[Saved data entries]

<<<<

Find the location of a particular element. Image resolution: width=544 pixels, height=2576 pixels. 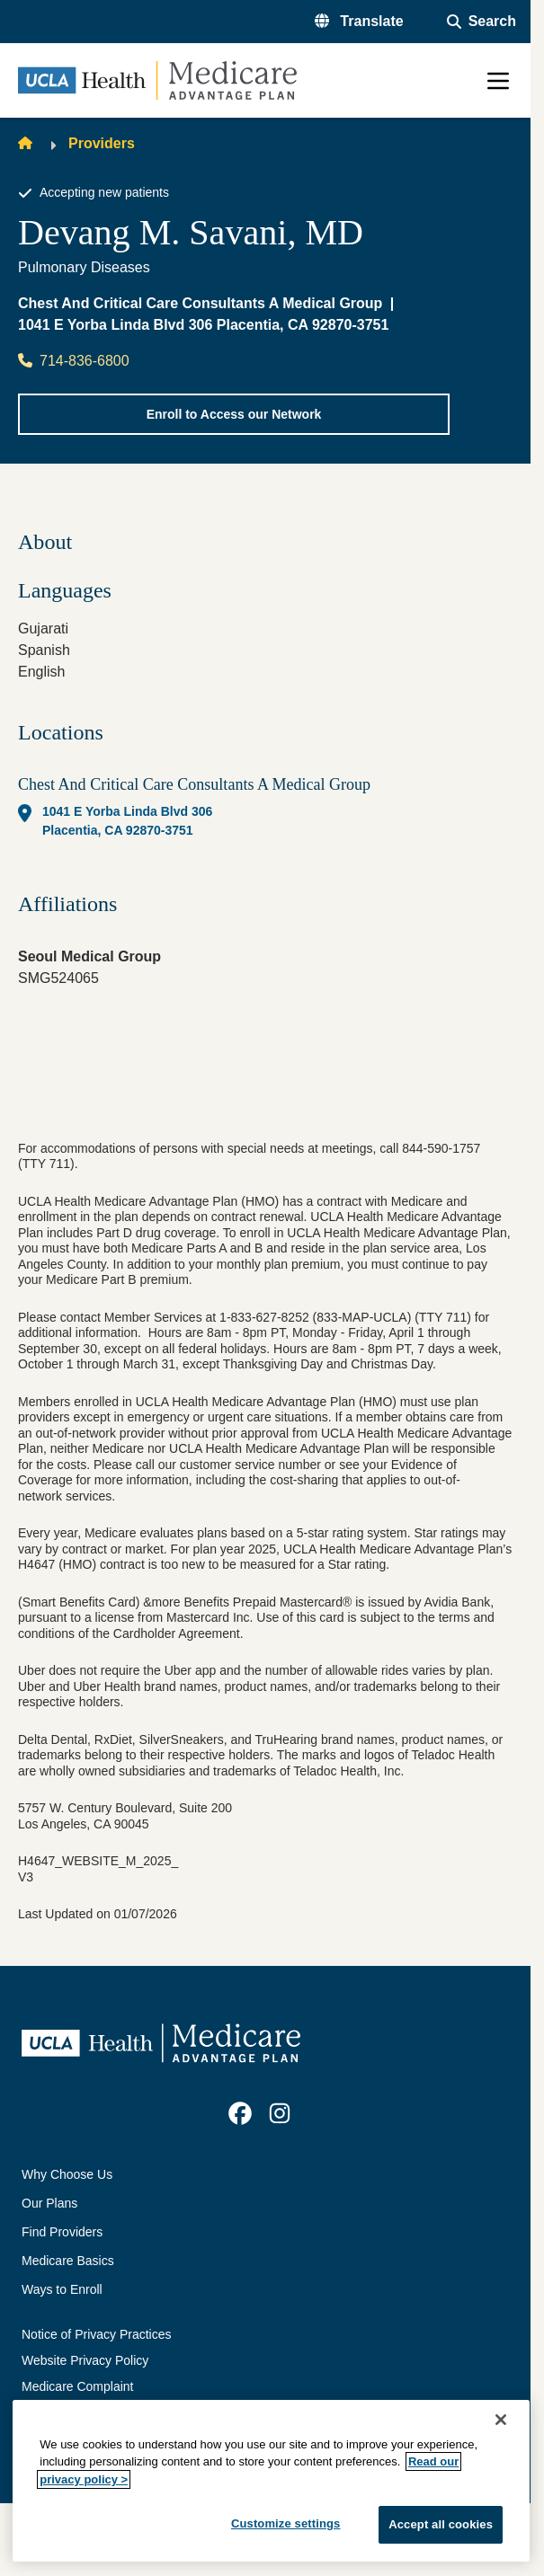

Accept all cookies is located at coordinates (440, 2524).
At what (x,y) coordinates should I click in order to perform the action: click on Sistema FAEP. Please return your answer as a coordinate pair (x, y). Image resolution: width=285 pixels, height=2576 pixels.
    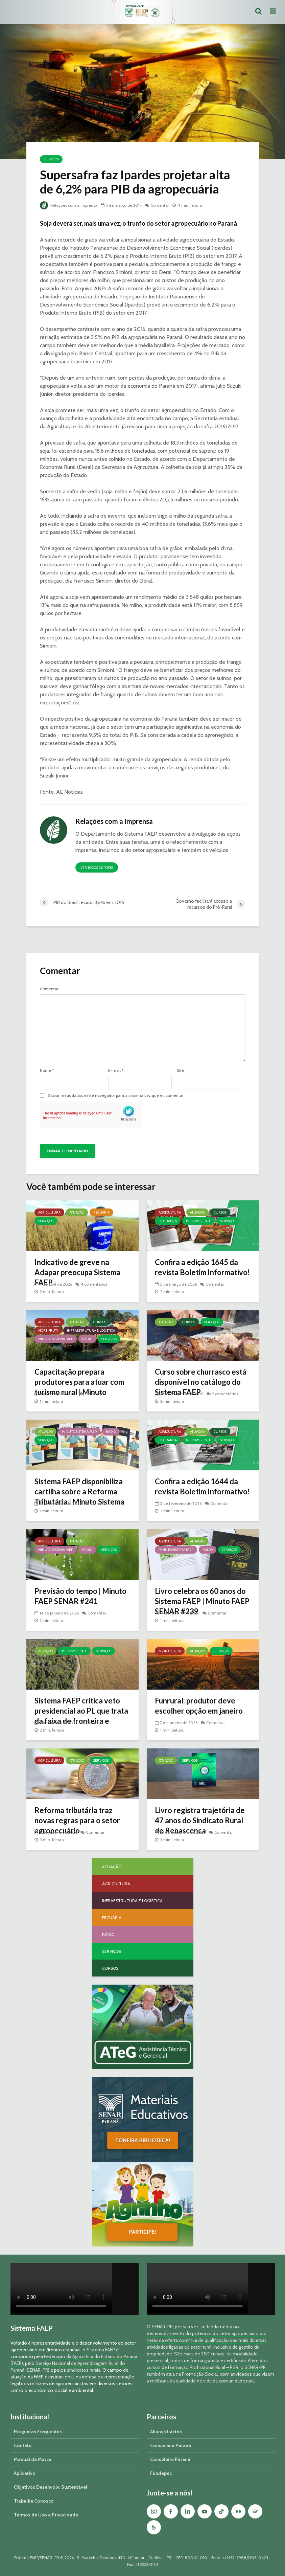
    Looking at the image, I should click on (101, 2350).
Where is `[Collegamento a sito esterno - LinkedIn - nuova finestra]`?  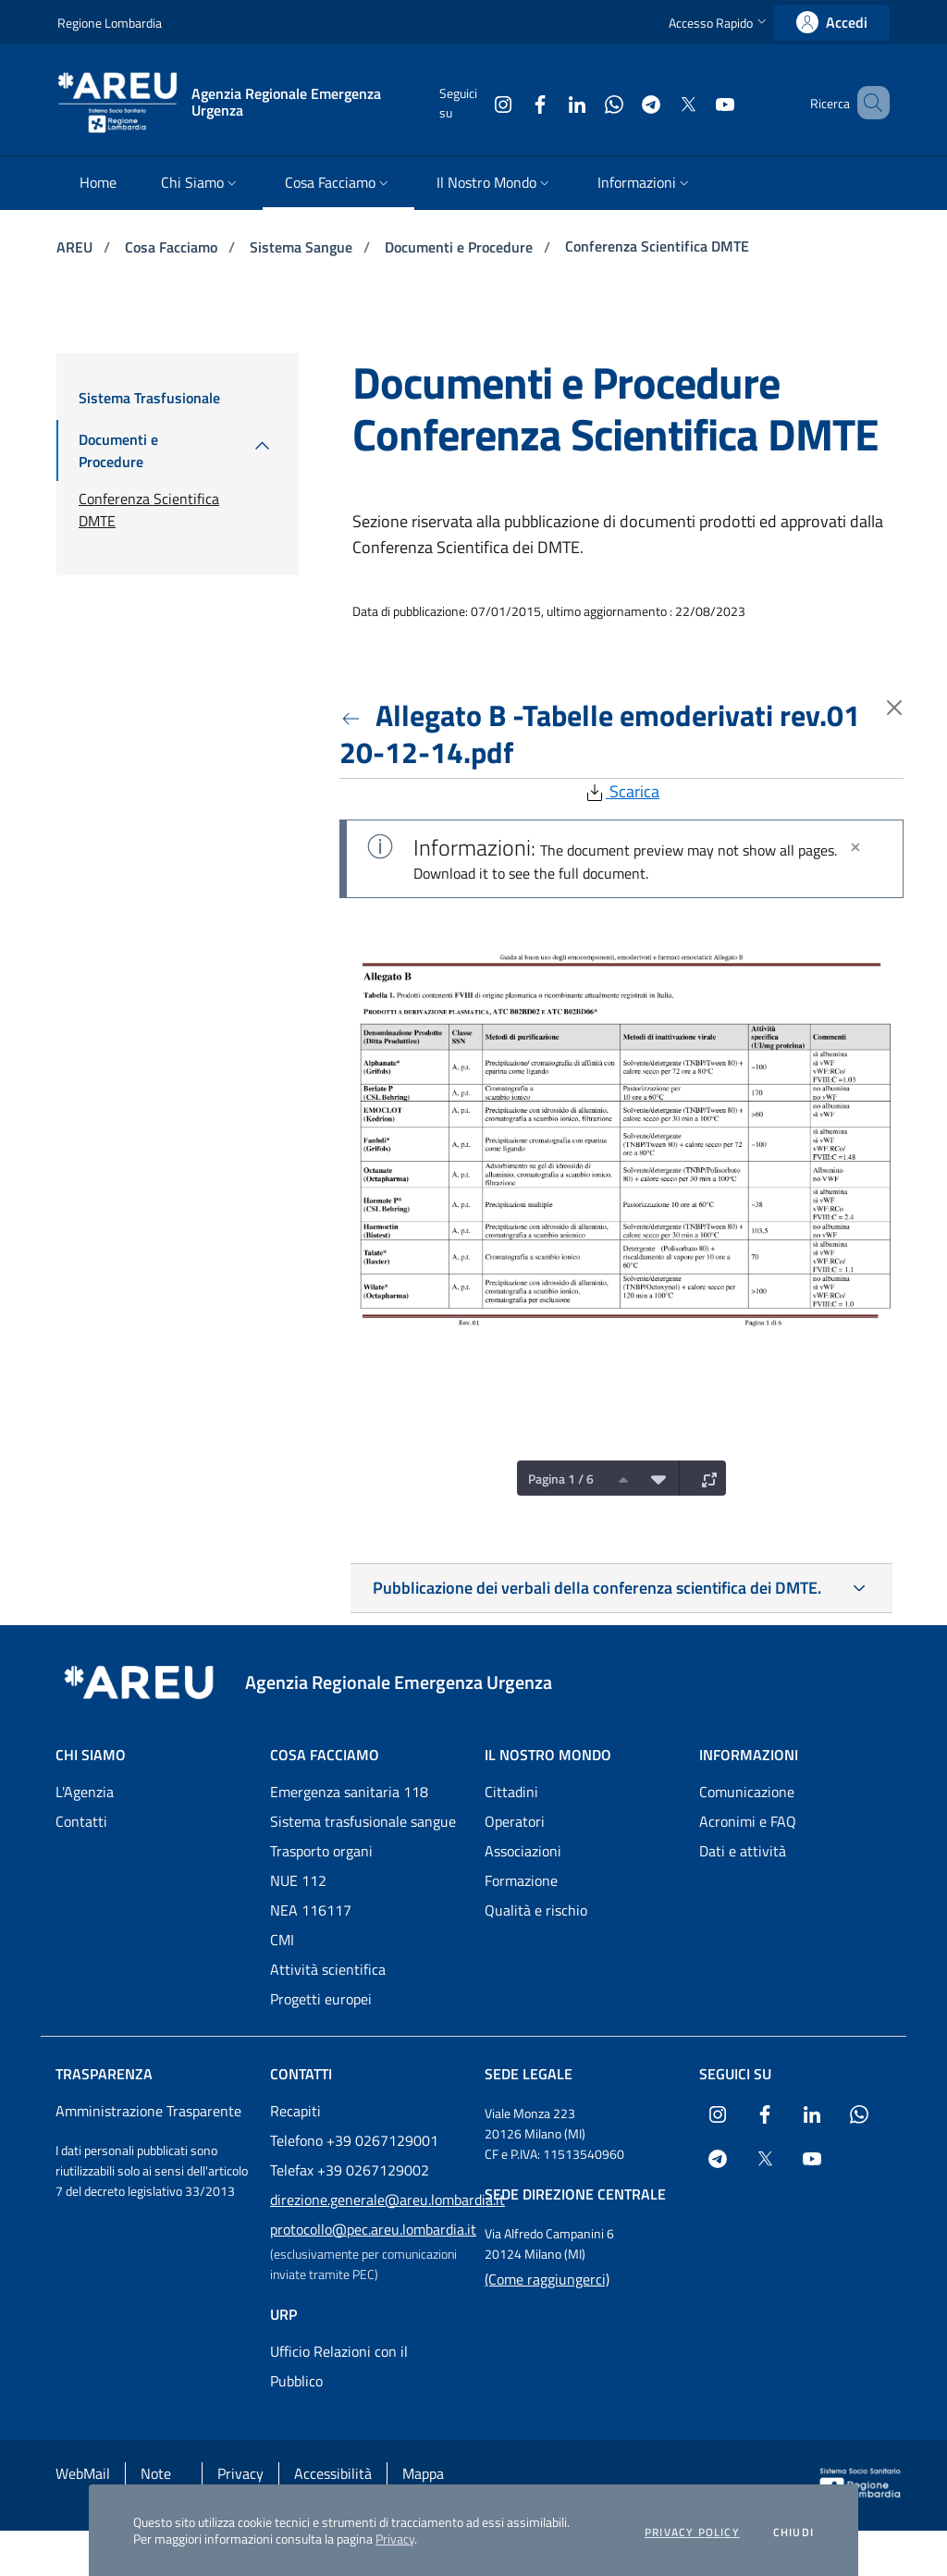
[Collegamento a sito esterno - LinkedIn - nuova finestra] is located at coordinates (550, 102).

>>>>

## Exercise objective
Each line of the data is to be duplicated exactly; pictures stay out of the copy.

## Written reply
Find the location of a particular element. Image resolution: width=544 pixels, height=2576 pixels. 

Accept all cookies is located at coordinates (440, 2524).
At what (x,y) coordinates should I click in order to perform the action: click on Sistema FAEP. Please return your answer as a coordinate pair (x, y). Image resolution: width=285 pixels, height=2576 pixels.
    Looking at the image, I should click on (101, 2350).
Where is `[Collegamento a sito esterno - LinkedIn - nuova finestra]`?  
[Collegamento a sito esterno - LinkedIn - nuova finestra] is located at coordinates (550, 102).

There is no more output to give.